Elie Benamozegh est un rabbin, kabbaliste et philosophe italien du XIXe siècle (Livourne, - ).

Biographie[modifier | modifier le code]

Né à Livourne de parents, Abraham et Clara, natifs de Fès. Orphelin à l'âge de quatre ans, il entre précocement à l'école où il est instruit en sciences élémentaires, ainsi qu'en hébreu, en anglais et en français, langue pour laquelle il se révèle particulièrement doué[1]. Il se consacre ensuite à l'étude, et la réconciliation de la philosophie avec la théologie.

À l'âge de 25 ans, il commence une carrière commerciale, sacrifiant tous ses loisirs à l'étude. « Dans sa jeunesse, il se cachait parmi les balles de coton de l’entrepôt où il travaillait comme magasinier pour lire Spinoza[2]. » Sa passion pour la science et sa vie religieuse active le mènent cependant rapidement à délaisser son métier. Il publie alors des articles scientifiques et apologétiques, où se révèlent un profond attachement à la religion juive, ainsi qu'un esprit libéral et ouvert. Au nom de la défense de la tradition, il entreprend de réhabiliter la Kabbale[3], considérée alors avec le plus grand dédain.
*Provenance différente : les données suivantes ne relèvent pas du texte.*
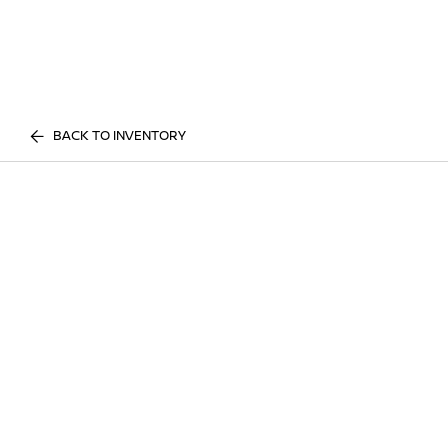
BACK TO INVENTORY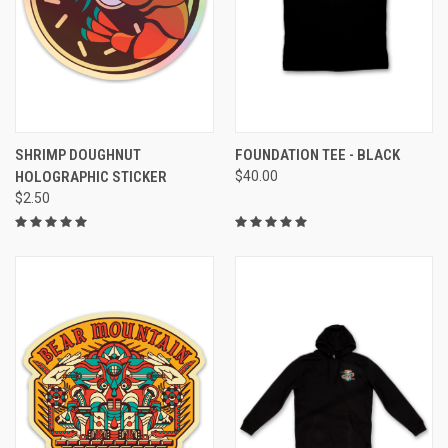
SHRIMP DOUGHNUT
FOUNDATION TEE - BLACK
HOLOGRAPHIC STICKER
$40.00
$2.50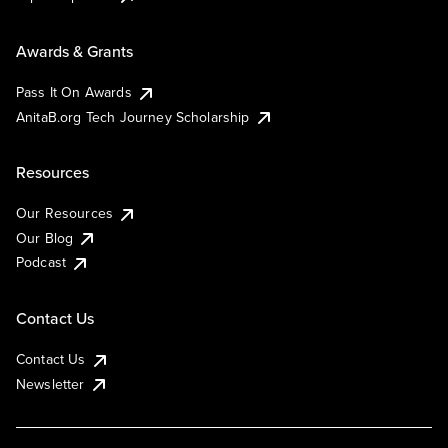
Awards & Grants
Pass It On Awards
AnitaB.org Tech Journey Scholarship
Resources
Our Resources
Our Blog
Podcast
Contact Us
Contact Us
Newsletter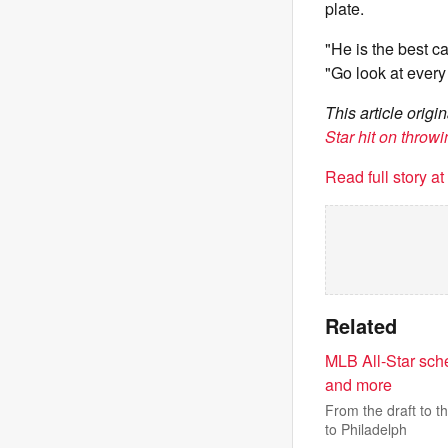
plate.
"He is the best ca
"Go look at every
This article orig
Star hit on throw
Read full story a
Related
MLB All-Star sch
and more
From the draft to t
to Philadelph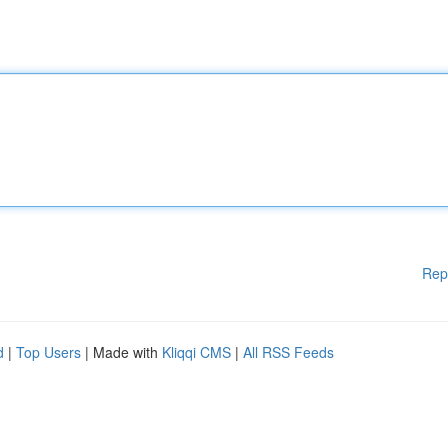
Rep
d
|
Top Users
| Made with
Kliqqi CMS
|
All RSS Feeds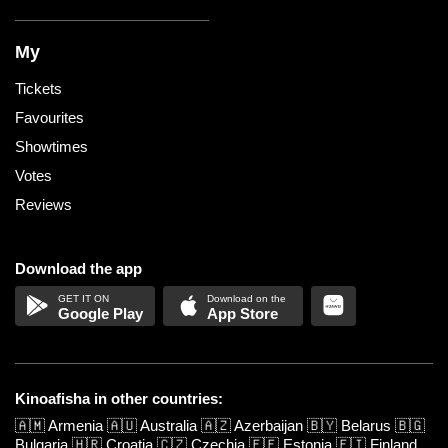
My
Tickets
Favourites
Showtimes
Votes
Reviews
Download the app
Google Play
App Store
Kinoafisha in other countries:
🇦🇲
Armenia
🇦🇺
Australia
🇦🇿
Azerbaijan
🇧🇾
Belarus
🇧🇬
Bulgaria
🇭🇷
Croatia
🇨🇿
Czechia
🇪🇪
Estonia
🇫🇮
Finland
Il est ultérieurement nommé rabbin et professeur de théologie à l'école rabbinique de Livourne, continuant à mettre sa plume au service du judaïsme jusqu'à sa mort.

Thèses[modifier | modifier le code]

Dans son livre, Israël et l'humanité, il prône le mosaïsme pour la communauté juive et le nohaisme pour l'ensemble de l'humanité[4].

Selon le point de vue juif le plus orthodoxe, Benamozegh considère les membres des peuples de l’humanité comme les enfants de Dieu. Israël est selon lui investi d'une mission sacerdotale au sein de ceux-ci qui sont ses frères. La position de Benamozegh est que le noachisme est la véritable religion de l’humanité. « La constitution d'une religion universelle est le but final du judaïsme » (Israël et l'Humanité, Rééd. Albin Michel 1980, p. 28)

Le judaïsme ne demande pas à un non-juif de se « convertir », mais de suivre les sept impératifs moraux qui auraient été données, d’après la tradition juive, par Dieu à Noé. Une réalité énoncée ainsi dans la plus ancienne Baraïta (IIe siècle de notre ère, élément mis de côté par le Talmud) :

« Nos Docteurs ont dit que sept commandements ont été imposés aux fils de Noé : le premier leur prescrit d’avoir des magistrats ; les six autres leur défendent : le sacrilège ; le polythéisme ; l’inceste ; l’homicide ; le vol ; l’usage d’un membre de l’animal en vie. » (TB Sanhédrin , 56 b)

Israël est le noyau de l'Humanité pour les nations, parce qu'il représente l'Humanité qui n'existe pas encore mais qui est appelée à exister grâce à lui.

« Le culte spécial d'Israël est la sauvegarde, le moyen de réalisation de la vraie religion universelle ou noachisme, pour employer le mot des Rabbins » (Israël et l'Humanité, Rééd. Albin Michel 1980 p. 29) ; il ne s'agit pas de convertir l'humanité tout entière au judaïsme car « La Religion universelle ne consiste pas dans une conversion pure et simple des gentils au mosaïsme » « mais dans la reconnaissance que l'humanité doit faire de la vérité de la doctrine d'Israël. » (Israël et l'Humanité, Rééd. Albin Michel 1980, pp. 364,365)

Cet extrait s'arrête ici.